Getting into a routine is the hardest part. But seeing results will not only feel rewarding, it’ll serve as more motivation to keep going. And by this point, your energy levels should be higher than before, helping you to get there.
What You Eat Matters, Too
Here’s where I fail at weight loss; the lazy man in me says, “If I exercise, then I can eat whatever I want.” So I’ve continued eating Chipotle burritos for lunch — and we all know how many calories are in those — drinking beer a few times a week, and ordering Chinese food when I’m too lazy to cook. But now, a few months into my routine, I’m starting to realize I don’t want the bare minimum anymore.
Here’s one of the easiest things you can do to start eating healthier: get rid of all the junk food around you. In a YouTube video, Mario Tomic, founder of ShockingFit.com, points out that a person’s natural laziness can be used to their advantage if they begin by shopping for the right groceries. Studies have shown that when we’re bored or mentally exhausted — thus having weakened our willpower — we tend to eat.

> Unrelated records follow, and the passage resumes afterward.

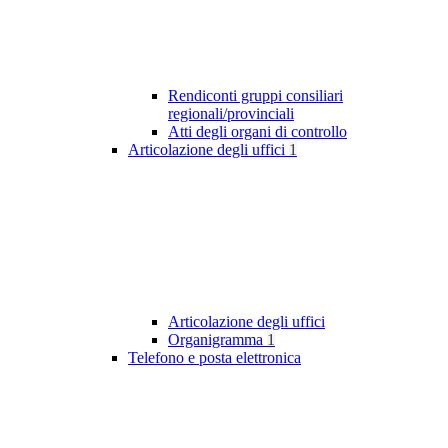
Rendiconti gruppi consiliari
regionali/provinciali
Atti degli organi di controllo
Articolazione degli uffici
1
Articolazione degli uffici
Organigramma
1
Telefono e posta elettronica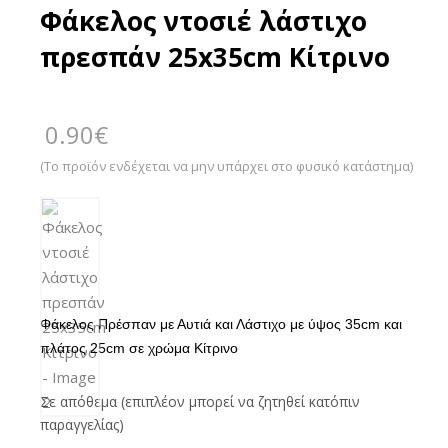
Φάκελος ντοσιέ λάστιχο
πρεσπάν 25x35cm Κίτρινο
0.90
€
(Το προϊόν ενδέχεται να μην υπάρχει στο φυσικό κατάστημα)
Φάκελος Πρέσπαν με Αυτιά και Λάστιχο με ύψος 35cm και
πλάτος 25cm σε χρώμα Κίτρινο
Σε απόθεμα (επιπλέον μπορεί να ζητηθεί κατόπιν
παραγγελίας)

Going to the supermarket with a list of healthy foods, and sticking to only those items, will eliminate any foods you shouldn’t be eating.
Aside from eliminating fatty foods from your surroundings, keeping blood sugar levels stable is key to both maintaining a weight-loss trajectory and having the willpower to do it. The brain, just like a muscle, gets tired from being used throughout the day, and needs sugar to restore its energy. People who don’t eat breakfast are “likely to overeat at lunch and even the rest of the day,” Batayneh said. This happens when blood sugar levels dip in the morning, and in an effort to balance them out, “we typically turn to sugar,” which then sets us “up on a roller coaster ride.”
Batayneh says sticking to a 1:1:1 formula of one protein, one carb, and one fat at every meal and snack will help you lose weight. “Get a chicken or bean burrito, skip the rice, and pick cheese or guacamole as your fat,” she said, noting that more protein (in the beans and chicken) don’t always equate to weight loss. In addition to that, skipping carbs during dinner for that bottle of beer or glass of wine later at night is key to moderation.
It’s important to know that none of this comes easily. But the motivation to accomplish it will grow inside of you the more you stick to your weight-loss goals. For lazy people, “baby steps” is the name of the game.